The core content of the report is as follows:
Revenue fell 8.2% in the first half of the year, mainly affected by the sale of Russian and Belarusian businesses in September 2023 and exchange rate headwinds.
Accelerated growth is expected in the second half of the year, mainly due to the promotion of product innovation, the effectiveness of US business actions in the first half of 2024, and the recovery of wholesaler inventory changes.
Combustion product pricing is solid, and volume and value market share growth in the AME and APMEA regions is offset by performance in the United States.
Reported diluted earnings per share (EPS) increased by 13.8% to 200.3 pence, mainly due to one-time gains from ITC monetization and net financial costs. Adjusted organic diluted earnings per share increased by 1.3% at constant exchange rates.
The monetization of part of the ITC stake has enabled us to launch a sustainable share repurchase program of £700 million in 2024 and £900 million in 2025.
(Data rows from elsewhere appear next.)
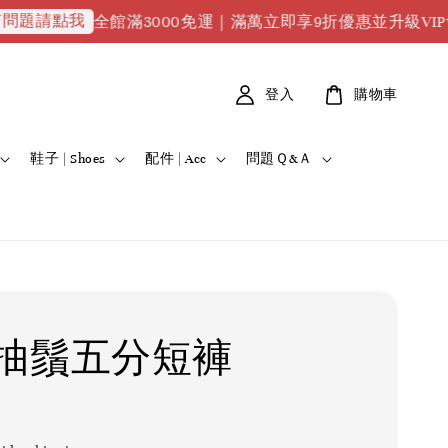
點我
全館滿3000免運｜滿萬立即享9折優惠並升級VIP會員｜滿
登入
購物車
鞋子 | Shoes
配件 | Acc
問題Ｑ&Ａ
抽鬚五分短褲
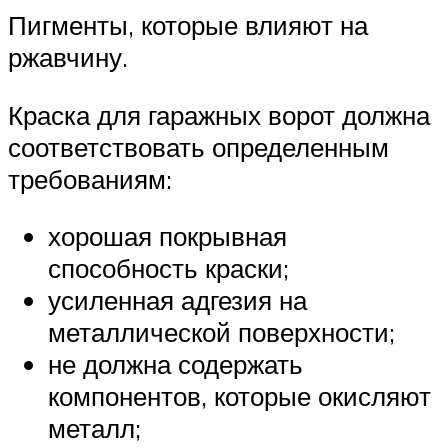
Пигменты, которые влияют на
ржавчину.
Краска для гаражных ворот должна
соответствовать определенным
требованиям:
хорошая покрывная
способность краски;
усиленная адгезия на
металлической поверхности;
не должна содержать
компонентов, которые окисляют
металл;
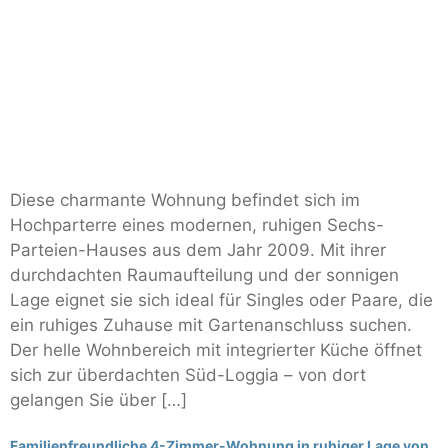
Diese charmante Wohnung befindet sich im
Hochparterre eines modernen, ruhigen Sechs-
Parteien-Hauses aus dem Jahr 2009. Mit ihrer
durchdachten Raumaufteilung und der sonnigen
Lage eignet sie sich ideal für Singles oder Paare, die
ein ruhiges Zuhause mit Gartenanschluss suchen.
Der helle Wohnbereich mit integrierter Küche öffnet
sich zur überdachten Süd-Loggia – von dort
gelangen Sie über […]
Familienfreundliche 4-Zimmer-Wohnung in ruhiger Lage von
According to BAT, the company is on track to achieve its full-year performance targets for 2024. The company expects global tobacco industry sales to fall by about 2%, and continued weakness in the United States, France and Sudan will be offset by improved prospects in Turkey and Mexico; full-year adjusted operating profit will face a foreign exchange translation headwind of about 4%; net financial costs are expected to be about 1.7 billion pounds due to exchange rate and interest rate fluctuations; total capital expenditure in 2024 is about 600 million pounds; it is expected that our adjusted net debt/adjusted EBITDA ratio will be within the target range of 2.0-2.5 times by the end of 2024.
BAT CEO Tadeu Marroco said,
"We are building a smoke-free world. We have added 1.4 million consumers to our smoke-free brands to reach 26.4 million, and smoke-free products now account for 17.9% of the group's revenue, an increase of 1.4% from fiscal 2023."
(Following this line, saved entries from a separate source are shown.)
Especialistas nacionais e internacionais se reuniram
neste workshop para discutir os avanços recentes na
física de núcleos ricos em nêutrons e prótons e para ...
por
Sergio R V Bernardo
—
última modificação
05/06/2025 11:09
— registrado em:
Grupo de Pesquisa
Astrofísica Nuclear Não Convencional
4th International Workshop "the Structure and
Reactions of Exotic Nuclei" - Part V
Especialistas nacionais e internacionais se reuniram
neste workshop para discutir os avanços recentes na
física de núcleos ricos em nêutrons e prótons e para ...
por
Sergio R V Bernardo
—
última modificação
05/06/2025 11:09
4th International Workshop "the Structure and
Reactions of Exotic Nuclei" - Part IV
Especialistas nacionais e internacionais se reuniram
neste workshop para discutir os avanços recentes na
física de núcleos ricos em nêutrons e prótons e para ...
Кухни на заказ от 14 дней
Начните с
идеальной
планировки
"The performance in the first half of 2024 was in line with our expectations, and we are on track to achieve our full-year guidance targets."
"We welcome the FDA's approval of our Vuse Market authorizations for Alto devices and tobacco-flavored consumables are in place, demonstrating that the marketing of these products is consistent with the protection of public health. However, the continued lack of enforcement of illegal disposable vaping products in the US, combined with the sale of our business in Russia and Belarus in 2023, means that revenues from the new category are likely to fall short of our 2025 target of £5 billion.
"Combustion-based products have been resilient in the AME and APMEA regions, with steady market share gains, but in the US, market share is now showing signs of recovery as a result of our commercial investments, with the rate of decline in value share gradually improving, led by premium products. However, industry volumes for combustible products in the US remain under pressure, primarily due to macroeconomic headwinds and the lack of effective enforcement of illegal disposable vaping products.
"While there is more work to do, we are making good progress and I am encouraged that the launch of new categories and the investments we have made in strengthening our US combustible portfolio in the first half are gaining traction. Combined with the expected recovery in US wholesaler inventory changes, I believe this will drive an acceleration in our performance in the second half of the year."
"Guided by our well-established strategy, I am confident that we will gradually improve performance to achieve 3-5% growth by 2026 revenue growth and mid-single-digit adjusted operating profit growth on an organic constant currency basis."